This annotated task is from EngageNY materials for Algebra 1, Module 3 – Lesson 17: Four Interesting Transformations of Functions. This task is made up of the questions in a problem set at the end of the lesson. The standards targeted in this module are:
HSA-REI.D.11 Explain why the x-coordinates of the points where the graphs of the equations y = f(x) and y = g(x) intersect are the solutions of the equation f(x) = g(x); find the solutions approximately, e.g., using technology to graph the functions, make tables of values, or find successive approximations. Include cases where f(x) and/or g(x) are linear, polynomial, rational, absolute value, exponential, and logarithmic functions.
HSF-IF.C.7a Graph linear and quadratic functions and show intercepts, maxima, and minima.
HSF-BF.B.3 Identify the effect on the graph of replacing f(x) by f(x) + k, k f(x), f(kx), and f(x + k) for specific values of k (both positive and negative); find the value of k given the graphs. Experiment with cases and illustrate an explanation of the effects on the graph using technology. Include recognizing even and odd functions from their graphs and algebraic expressions for them.

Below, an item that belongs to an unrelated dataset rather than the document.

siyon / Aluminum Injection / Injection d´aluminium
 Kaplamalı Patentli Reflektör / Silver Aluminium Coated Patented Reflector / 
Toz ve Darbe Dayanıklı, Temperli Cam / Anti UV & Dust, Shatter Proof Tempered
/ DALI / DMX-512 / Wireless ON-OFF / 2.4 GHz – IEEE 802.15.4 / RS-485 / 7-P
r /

The selected task requires understanding the effect of parameters on graphs of absolute value functions and primarily targets HSF-BF.B.3. However, it also relies on and applies a foundational understanding of aspects of HAS-REI.D.11 and HSF-IF.C.7a. In this lesson, experimentation with technology and/or recognition of odd and even functions is not required (underlining indicates portions of the standards that are specifically targeted or referenced in this student task).

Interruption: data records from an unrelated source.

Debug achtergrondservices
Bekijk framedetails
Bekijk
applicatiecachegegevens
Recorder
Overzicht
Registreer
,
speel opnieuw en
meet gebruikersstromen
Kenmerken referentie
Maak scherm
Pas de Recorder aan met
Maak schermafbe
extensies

When the task asks for students to describe the transformation, a proficient response would specifically include (1) precise vocabulary for transformations, (2) the direction of the transformation, and (3) the quantity (distance or scale factor) involved in the transformation.
To show evidence of depth of knowledge, student work should make connections between descriptions, equations, graphs, and tables of values. Evidence of viewing transformations holistically, rather than as a point-by-point (ordered pair) transformation, also illustrates the appropriate depth of knowledge. This may not be something that is easily communicated on paper, but through class discussion and identifying errors based on the predication of the transformation, this evidence should occur.
Question #7 is a culminating task designed for the students to look for and make use of the structure (SMP.7) and repeated patterns (SMP.8) they discovered in Questions #1 through #5 and to use appropriate and precise vocabulary when describing the effects of k on the parent function (SMP.6).
In looking closely at these student work samples, we noticed that completeness and consistency is lacking in some of the samples. It might be helpful for the teacher to reinforce what the word “describe” constitutes regarding transformations, specific to effects of k on the function in each case. For example, in the transformation g(x) = f(x) + 3, students should be able to describe the transformation as a vertical shift where all the outputs in g(x) are increased by a value of 3 over those of f(x). In Question #6, correctly performing multiple transformations on the parent function shows a deeper understanding of specifically how the outputs are transformed (HSF-BF.B.3). If this were required without the scaffolding step, this would indicate “above proficient” for the requirements of the standard.